Интерфазная хромонема. Следующий уровень структурной организации генетического материала обусловлен укладкой хроматиновой фибриллы в петли. В их образовании, по-видимому, принимают участие негистоновые белки, которые способны узнавать специфические нуклеотидные последовательности вненуклеосомной ДНК, отдаленные друг от друга на расстояние в несколько тысяч пар нуклеотидов. Эти белки сближают указанные участки с образованием петель из расположенных между ними фрагментов хроматиновой фибриллы (рис. 3.48).

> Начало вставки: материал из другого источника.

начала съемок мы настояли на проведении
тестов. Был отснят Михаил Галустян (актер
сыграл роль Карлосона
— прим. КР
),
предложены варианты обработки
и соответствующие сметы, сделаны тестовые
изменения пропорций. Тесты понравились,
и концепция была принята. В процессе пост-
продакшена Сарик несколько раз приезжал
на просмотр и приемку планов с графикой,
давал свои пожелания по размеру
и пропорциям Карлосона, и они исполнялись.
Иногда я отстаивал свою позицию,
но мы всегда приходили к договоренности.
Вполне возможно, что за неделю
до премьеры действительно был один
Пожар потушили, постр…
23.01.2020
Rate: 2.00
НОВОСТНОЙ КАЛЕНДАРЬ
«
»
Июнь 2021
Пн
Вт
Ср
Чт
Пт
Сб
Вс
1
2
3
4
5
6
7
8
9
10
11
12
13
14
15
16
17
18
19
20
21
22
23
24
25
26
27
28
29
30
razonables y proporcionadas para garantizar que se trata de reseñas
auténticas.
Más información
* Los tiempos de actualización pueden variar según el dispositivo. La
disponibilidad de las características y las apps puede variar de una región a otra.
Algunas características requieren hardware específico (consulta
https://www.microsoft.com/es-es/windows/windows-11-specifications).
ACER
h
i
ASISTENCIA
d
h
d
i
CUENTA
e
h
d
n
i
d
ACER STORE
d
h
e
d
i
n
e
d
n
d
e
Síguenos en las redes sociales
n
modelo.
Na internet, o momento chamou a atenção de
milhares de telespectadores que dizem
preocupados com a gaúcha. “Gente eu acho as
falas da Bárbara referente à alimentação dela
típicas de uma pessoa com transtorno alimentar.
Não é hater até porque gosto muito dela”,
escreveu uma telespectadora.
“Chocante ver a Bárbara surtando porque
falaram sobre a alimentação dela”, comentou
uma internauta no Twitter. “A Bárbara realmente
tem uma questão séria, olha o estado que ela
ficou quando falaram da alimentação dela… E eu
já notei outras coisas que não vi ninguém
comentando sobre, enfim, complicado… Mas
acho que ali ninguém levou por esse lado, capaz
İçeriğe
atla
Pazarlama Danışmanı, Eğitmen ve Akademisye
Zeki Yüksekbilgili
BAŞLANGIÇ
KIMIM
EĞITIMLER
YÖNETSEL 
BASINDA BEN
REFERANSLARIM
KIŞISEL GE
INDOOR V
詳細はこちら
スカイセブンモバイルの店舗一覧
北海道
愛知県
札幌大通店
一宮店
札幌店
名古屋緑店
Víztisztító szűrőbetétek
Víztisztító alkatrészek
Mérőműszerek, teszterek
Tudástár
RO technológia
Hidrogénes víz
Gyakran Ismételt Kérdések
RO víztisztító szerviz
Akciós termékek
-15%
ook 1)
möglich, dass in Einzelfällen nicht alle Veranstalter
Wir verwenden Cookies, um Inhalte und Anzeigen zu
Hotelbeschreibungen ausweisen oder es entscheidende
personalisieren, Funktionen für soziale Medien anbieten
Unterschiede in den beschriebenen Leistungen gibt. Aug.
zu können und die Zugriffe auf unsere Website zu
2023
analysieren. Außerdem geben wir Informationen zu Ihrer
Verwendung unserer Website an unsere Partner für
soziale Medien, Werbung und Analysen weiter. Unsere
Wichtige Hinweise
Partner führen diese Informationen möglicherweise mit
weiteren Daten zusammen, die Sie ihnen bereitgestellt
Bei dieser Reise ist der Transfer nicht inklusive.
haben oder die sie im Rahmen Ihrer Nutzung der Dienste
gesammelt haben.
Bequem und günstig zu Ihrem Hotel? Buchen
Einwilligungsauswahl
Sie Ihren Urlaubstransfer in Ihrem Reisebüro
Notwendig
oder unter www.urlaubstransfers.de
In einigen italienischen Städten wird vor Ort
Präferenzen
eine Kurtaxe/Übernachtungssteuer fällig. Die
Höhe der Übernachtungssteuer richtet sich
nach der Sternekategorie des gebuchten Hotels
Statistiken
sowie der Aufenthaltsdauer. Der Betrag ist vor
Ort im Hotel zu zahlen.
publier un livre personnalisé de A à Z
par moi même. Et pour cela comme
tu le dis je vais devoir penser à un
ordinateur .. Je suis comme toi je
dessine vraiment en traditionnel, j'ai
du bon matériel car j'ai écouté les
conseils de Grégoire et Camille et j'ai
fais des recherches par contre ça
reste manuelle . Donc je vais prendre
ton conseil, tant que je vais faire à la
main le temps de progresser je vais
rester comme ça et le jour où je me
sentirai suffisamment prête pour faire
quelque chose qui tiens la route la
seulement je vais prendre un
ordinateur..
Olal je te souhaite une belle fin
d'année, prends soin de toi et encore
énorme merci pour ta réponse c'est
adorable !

Участок ДНК, соответствующий одной петле, содержит от 20 000 до 80 000 п. н. Возможно, каждая петля является функциональной единицей генома. В результате такой упаковки Хроматиновая фибрилла диаметром 20—30 нм преобразуется в структуру диаметром 100—200 нм, называемую интерфазной хромонемой.

Отдельные участки интерфазной хромонемы подвергаются дальнейшей компактизации, образуя структурные блоки, объединяющие соседние петли с одинаковой организацией (рис. 3.49). Они выявляются в интерфазном ядре в виде глыбок хроматина. Возможно, существование таких структурных блоков обусловливает картину неравномерного распределения некоторых красителей в метафазных хромосомах, что используют в цитогенетических исследованиях (см. разд. 3.5.2.3 и 6.4.3.6).

Неодинаковая степень компактизации разных участков интерфазных хромосом имеет большое функциональное значение. В зависимости от состояния хроматина выделяют эухроматиновые участки хромосом, отличающиеся меньшей плотностью упаковки в неделящихся клетках и потенциально транскрибируемые, и гетерохроматиновые участки, характеризующиеся компактной организацией и генетической инертностью. В их пределах транскрипции биологической информации не происходит.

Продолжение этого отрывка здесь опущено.